Revamp the dunking contest, add a H-O-R-S-E competition, and more
Every week, our panel of sports fans discusses a topic of the moment. For today's conversation, Patrick Hruby (writer, ESPN and The Atlantic), Jake Simpson (writer, The Atlantic), and Hampton Stevens (writer, ESPN and The Atlantic) talk about pro basketball's ho-hum talent showcase.
The good news about the NBA All-Star Game? It's more competitive than both the NFL's Pro Bowl and the the average Harlem Globetrotters-Washington Generals tete-a-tete. The bad news? That isn't saying much.

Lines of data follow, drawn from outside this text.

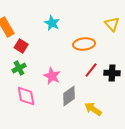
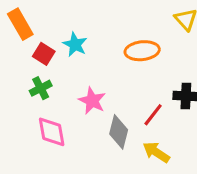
cyan star: (52, 23) -> (75, 44), moved
red line: (91, 70) -> (153, 115), moved
gray diamond: (69, 96) -> (119, 132), turned -40

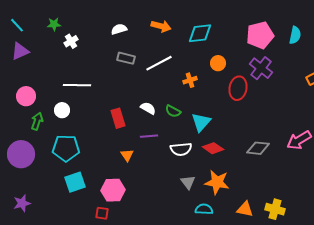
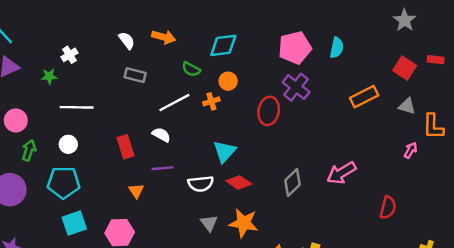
green star: (54, 24) -> (49, 76), moved
orange arrow: (161, 26) -> (164, 37), moved
white semicircle: (119, 29) -> (127, 41), turned 70
white line: (159, 63) -> (174, 103), moved
orange circle: (218, 63) -> (228, 81), moved
white circle: (62, 110) -> (68, 144), moved
green semicircle: (173, 111) -> (191, 69), moved
gray diamond: (258, 148) -> (292, 182), turned -50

Professional basketball's annual marketing jamboree-cum-post-Super Bowl coming out party—emphasis on party—All-Star weekend has much to offer: star power, spectacular dunks, celebrity sightings, league gossip, and player rosters unseen outside of using the CPU OVERRIDE trade function on XBox 360.
That said, the weekend mostly lacks the one element that makes sports compelling. Namely, drama.
Oh, sure: We'll never forget an HIV-positive Magic Johnson coming out of retirement to win MVP honors in the 1992 contest. Or a teenaged Kobe Bryant impetuously waving off Karl Malone to go one-on-one with an end-of-his-prime Michael Jordan. Or even Blake Griffin dunking over a car, thereby taking YouTube and corporate sponsorship synergy to literal new heights. For the most part, though, All-Star weekend is a lot like the relatively new Skills Challenge: intriguing in theory, a bit ho-hum in practice.